Bu haberden bir kaç gün sonra 3 Ekim’de ise bu kez de Gaziantep’teki Ömer Asım Aksoy İlköğretim Okulu'nda, bina ve tuvalet temizliğinin öğrencilere yaptırıldığı iddiasını konu edinen bir başka haber yer aldı gazetelerde. “Paspaslı eğitim” başlıklı haber, ellerinde paspas ve kova bulunan iki öğrencinin fotoğrafıyla da okuyucunun kafasında şüpheye yer bırakmayacak biçimde “doğrulanıyordu”.

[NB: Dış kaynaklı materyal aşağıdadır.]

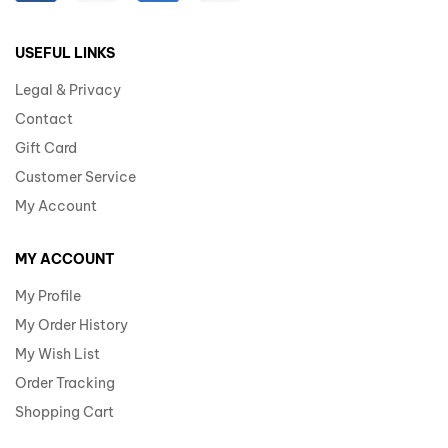
USEFUL LINKS
Legal & Privacy
Contact
Gift Card
Customer Service
My Account
MY ACCOUNT
My Profile
My Order History
My Wish List
Order Tracking
Shopping Cart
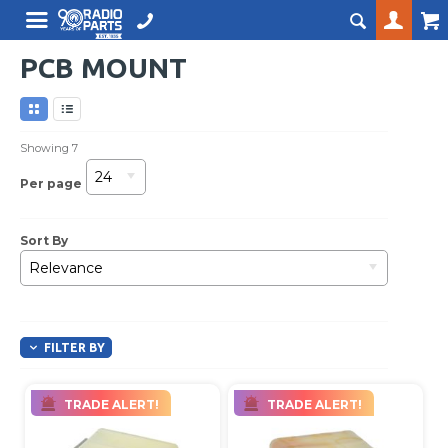
PCB MOUNT
Showing
7
24
Per page
Sort By
Relevance
FILTER BY
TRADE ALERT!
TRADE ALERT!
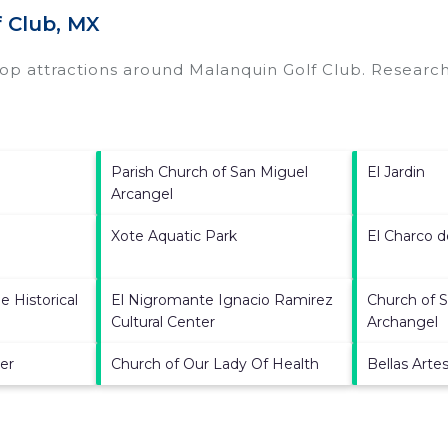
 Club, MX
top attractions around
Malanquin Golf Club.
Research 
Parish Church of San Miguel
El Jardin
Arcangel
Xote Aquatic Park
El Charco d
e Historical
El Nigromante Ignacio Ramirez
Church of S
Cultural Center
Archangel
er
Church of Our Lady Of Health
Bellas Arte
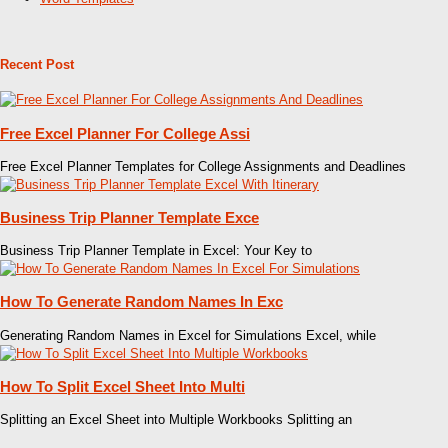
Recent Post
Free Excel Planner For College Assi
Free Excel Planner Templates for College Assignments and Deadlines
Business Trip Planner Template Exce
Business Trip Planner Template in Excel: Your Key to
How To Generate Random Names In Exc
Generating Random Names in Excel for Simulations Excel, while
How To Split Excel Sheet Into Multi
Splitting an Excel Sheet into Multiple Workbooks Splitting an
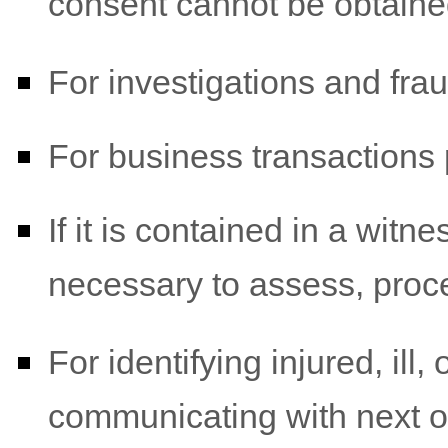
consent cannot be obtaine
For investigations and fra
For business transactions 
If it is contained in a witn
necessary to assess, proce
For identifying injured, il
communicating with next o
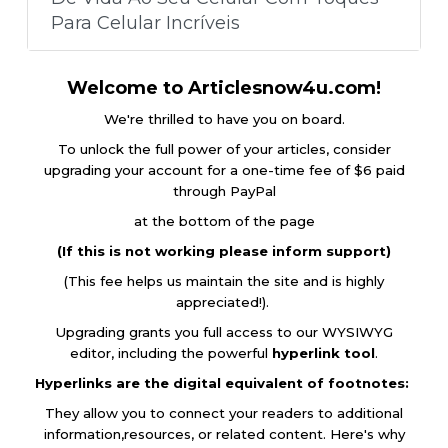
Para Celular Incríveis
Welcome to Articlesnow4u.com!
We're thrilled to have you on board.
To unlock the full power of your articles, consider
upgrading your account for a one-time fee of $6 paid
through PayPal
at the bottom of the page
(If this is not working please inform support)
(This fee helps us maintain the site and is highly
appreciated!).
Upgrading grants you full access to our WYSIWYG
editor, including the powerful
hyperlink tool
.
Hyperlinks are the digital equivalent of footnotes:
They allow you to connect your readers to additional
information,resources, or related content. Here's why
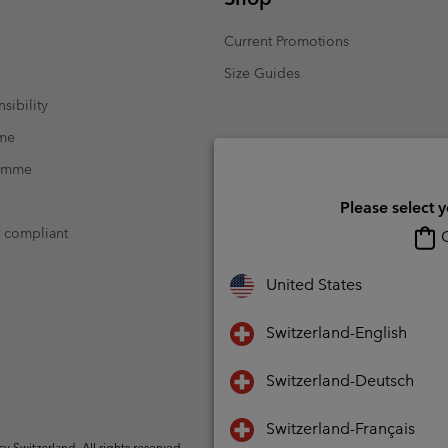
Current Promotions
Size Guides
sibility
mme
ramme
Please select 
t compliant
O
United States
Switzerland-English
Switzerland-Deutsch
Switzerland-Français
Switzerland. All rights reserved.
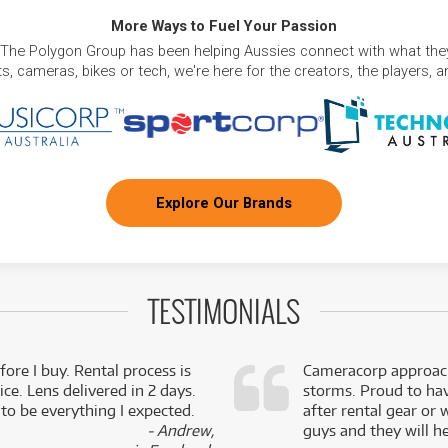
More Ways to Fuel Your Passion
 The Polygon Group has been helping Aussies connect with what they
, cameras, bikes or tech, we're here for the creators, the players, 
Explore Our Brands
TESTIMONIALS
fore I buy. Rental process is
Cameracorp approach
ce. Lens delivered in 2 days.
storms. Proud to ha
 to be everything I expected.
after rental gear or 
- Andrew,
guys and they will he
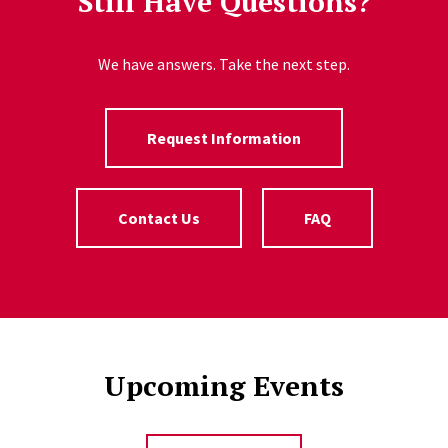
Still Have Questions?
We have answers. Take the next step.
Request Information
Contact Us
FAQ
Upcoming Events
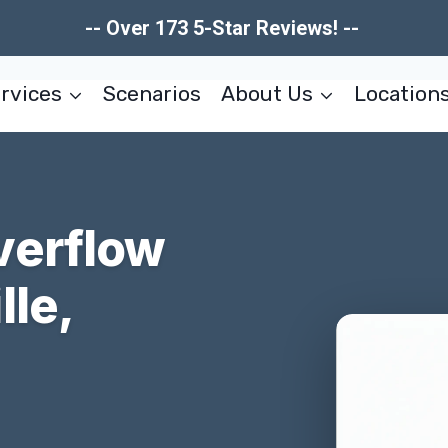
-- Over 173 5-Star Reviews! --
rvices
Scenarios
About Us
Location
verflow
le,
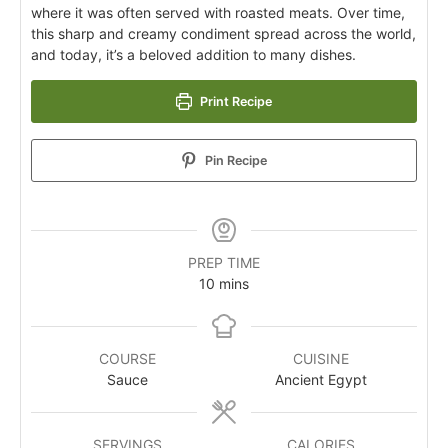
where it was often served with roasted meats. Over time,
this sharp and creamy condiment spread across the world,
and today, it’s a beloved addition to many dishes.
Print Recipe
Pin Recipe
PREP TIME
10
mins
COURSE
CUISINE
Sauce
Ancient Egypt
SERVINGS
CALORIES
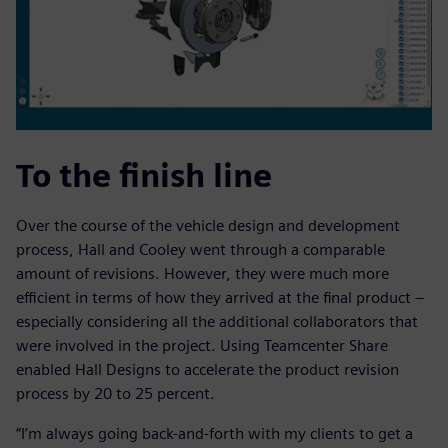
To the finish line
Over the course of the vehicle design and development
process, Hall and Cooley went through a comparable
amount of revisions. However, they were much more
efficient in terms of how they arrived at the final product –
especially considering all the additional collaborators that
were involved in the project. Using Teamcenter Share
enabled Hall Designs to accelerate the product revision
process by 20 to 25 percent.
“I’m always going back-and-forth with my clients to get a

İl Milli Eğitim Müdürlüğü’nden gecikmeden yapılan açıklamada bu haber de yalanlanıyordu. Okulda birisi olay günü ilaveten görevlendirilmiş 4 hizmetlinin çalıştığı belirtilen açıklamada haberde fotoğraflarına yer verilen öğrencilerin velileri ve rehber öğretmenleri refaketinde ifadelerinin alındığı belirtilerek, “Öğrenciler olay günü tuvalete gittiklerinde, bir kişinin ellerine paspas ve kova vererek hatıra fotoğrafı çekeceğini söylediği ve bu şekilde resimlerinin çekildiğini söylemişlerdir” deniliyordu. Açıklamada, yalan olduğu savunulan haberde fotoğrafları yayımlanan öğrencilerin velilerinin olayla ilgili şikayetçi oldukları da anlatılıyordu.

Okul yöneticileri ise her iki haberde de imzası bulunan Hakimiyet gazetesi muhabiri Bülent Öner’in, İl Milli Eğitim Müdürü ile kişisel sorunları olduğunu öne sürdü.

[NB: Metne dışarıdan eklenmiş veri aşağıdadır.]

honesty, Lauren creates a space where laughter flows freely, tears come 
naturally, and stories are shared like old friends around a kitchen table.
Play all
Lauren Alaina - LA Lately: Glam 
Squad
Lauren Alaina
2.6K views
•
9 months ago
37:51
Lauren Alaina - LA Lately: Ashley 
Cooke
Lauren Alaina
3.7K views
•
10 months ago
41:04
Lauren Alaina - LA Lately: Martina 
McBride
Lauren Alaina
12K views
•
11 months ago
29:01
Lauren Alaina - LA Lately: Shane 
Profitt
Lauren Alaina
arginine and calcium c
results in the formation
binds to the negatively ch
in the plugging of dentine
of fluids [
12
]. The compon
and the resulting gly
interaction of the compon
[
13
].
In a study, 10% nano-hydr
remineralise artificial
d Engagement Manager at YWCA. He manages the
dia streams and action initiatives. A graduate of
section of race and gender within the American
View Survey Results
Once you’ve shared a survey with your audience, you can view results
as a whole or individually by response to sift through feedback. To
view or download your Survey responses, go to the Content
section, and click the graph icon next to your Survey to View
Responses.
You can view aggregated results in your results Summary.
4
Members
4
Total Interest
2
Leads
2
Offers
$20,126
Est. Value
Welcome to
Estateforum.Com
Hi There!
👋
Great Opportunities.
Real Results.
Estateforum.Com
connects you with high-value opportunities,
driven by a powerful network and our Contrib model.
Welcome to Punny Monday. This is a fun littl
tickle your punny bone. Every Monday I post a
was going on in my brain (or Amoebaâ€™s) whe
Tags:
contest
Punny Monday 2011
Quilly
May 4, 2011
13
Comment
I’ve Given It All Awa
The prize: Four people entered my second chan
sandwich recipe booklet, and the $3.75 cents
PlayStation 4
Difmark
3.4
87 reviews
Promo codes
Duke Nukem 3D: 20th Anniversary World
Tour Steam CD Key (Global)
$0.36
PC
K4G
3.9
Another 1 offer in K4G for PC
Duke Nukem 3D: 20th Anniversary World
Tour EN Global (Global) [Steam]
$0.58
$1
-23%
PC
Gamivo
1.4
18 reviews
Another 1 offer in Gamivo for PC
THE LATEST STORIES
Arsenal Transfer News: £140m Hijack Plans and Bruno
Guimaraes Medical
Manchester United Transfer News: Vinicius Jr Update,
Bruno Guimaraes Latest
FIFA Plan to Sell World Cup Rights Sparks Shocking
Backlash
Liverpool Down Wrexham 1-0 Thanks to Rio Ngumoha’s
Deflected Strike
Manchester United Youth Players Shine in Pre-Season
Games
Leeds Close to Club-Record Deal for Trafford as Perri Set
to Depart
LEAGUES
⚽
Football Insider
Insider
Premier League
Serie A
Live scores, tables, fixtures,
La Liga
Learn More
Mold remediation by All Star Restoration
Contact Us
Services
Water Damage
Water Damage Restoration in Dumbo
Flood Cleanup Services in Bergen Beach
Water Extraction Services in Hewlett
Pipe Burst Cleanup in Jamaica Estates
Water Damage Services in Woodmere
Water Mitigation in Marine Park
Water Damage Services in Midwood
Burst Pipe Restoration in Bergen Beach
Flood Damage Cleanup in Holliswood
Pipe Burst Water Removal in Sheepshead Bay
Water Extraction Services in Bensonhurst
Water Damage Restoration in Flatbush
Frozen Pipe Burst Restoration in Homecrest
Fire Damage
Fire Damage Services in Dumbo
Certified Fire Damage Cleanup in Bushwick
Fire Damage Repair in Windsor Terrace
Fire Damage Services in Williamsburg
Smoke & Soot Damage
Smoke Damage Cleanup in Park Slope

“Hatam tek poz çekmem, keşke 3-4 poz çekseydim”

Haberi yapan Bülent Öner ise yeklilerin savunmalarını yalanladı.

İlk haberinden sonra soruşturma başlatılması üzerine, okul müdürünün bir öğretmeni tehdit ettiğini savunan Öner, “Öğretmen beni arayıp ağladı. ‘Tehdit ediyorlar baskı yapıyorlar, ifademde yalan söyleyeyim diye ama ben her şeyi doğru anlattım’ dedi. Öteki haberimini de yalan olduğunu söylüyorlar. Ama zaten benim mizansen haber yapma gibi bir şansım zaten yok. Hem ben okuldaki paspasın kovanın yerini nereden bileyim. Kurgu haber yapma gibi bir niyetim olsa kendi çocuklarımı kullanarak böyle bir haber yapardım. Benim tek hatam tek poz çekmek. Keşke bu olayı fotoğraflarken 3-4 poz daha çekseydim” dedi.